Since asset usage is distributed over a small set of values, we can plot this variable against others and try to understand some patterns. Asset usage was already studied above, so we'll analyze other relationships in these section.

- Surprisingly, useful life doesn't decrease linearly with increasing asset usage (inverse relationship).
This suggests that useful life has several different contributing factors.
- The number of maintenance events is higher for higher usage, which would be expected.


In [None]:
assets.groupby('asset_trains_per_hour')['total_useful_life'].mean().plot(kind='bar')
plt.title('average useful life per asset usage')
plt.ylabel('days')

In [None]:
assets2.groupby('asset_trains_per_hour')['total_repairs'].mean().plot(kind='bar')
plt.title('repairs per asset usage')
plt.ylabel('# events')

In [None]:
assets2.groupby('asset_trains_per_hour')['total_replacements'].mean().plot(kind='bar')
plt.title('replacements per asset usage')
plt.ylabel('# events')

### 2.3.2. What influences total useful life?

In [None]:
corr_filter(assets2, 'total_useful_life_days_int', threshold=0.2)

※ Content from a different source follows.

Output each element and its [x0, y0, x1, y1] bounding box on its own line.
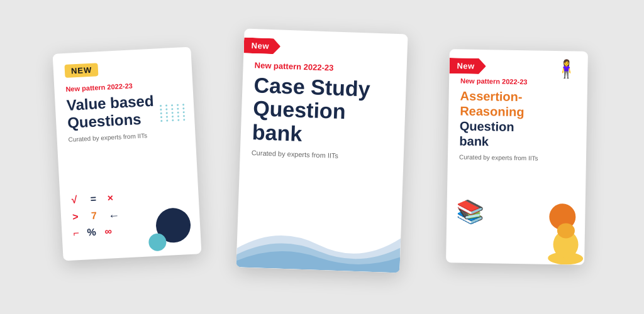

- There is very week correlation between useful life and most other variables.
- start_date has a strong correlation, but this likely means that the assets that were installed earlier have a better change to be represented longer in the events table.
- The number of events (repair and replacements) is also strongly correlated.
Again, an asset that is active for a long time is more likely to have more maintenance incidents, so this is to be expected.

### 2.3.3. What influences occurence of maintenance events?

In [None]:
corr_filter(assets2, 'total_repairs', threshold=0.2)

In [None]:
corr_filter(assets2, 'total_replacements', threshold=0.2)

In [None]:
corr_filter(assets2, 'total_unplanned_repairs', threshold=0.2)

In [None]:
corr_filter(assets2, 'total_unplanned_replacements', threshold=0.2)

In [None]:
corr_filter(assets2, 'total_unplanned_repairs', threshold=0.2)

In [None]:
events2.corr()['type_repair'].sort_values()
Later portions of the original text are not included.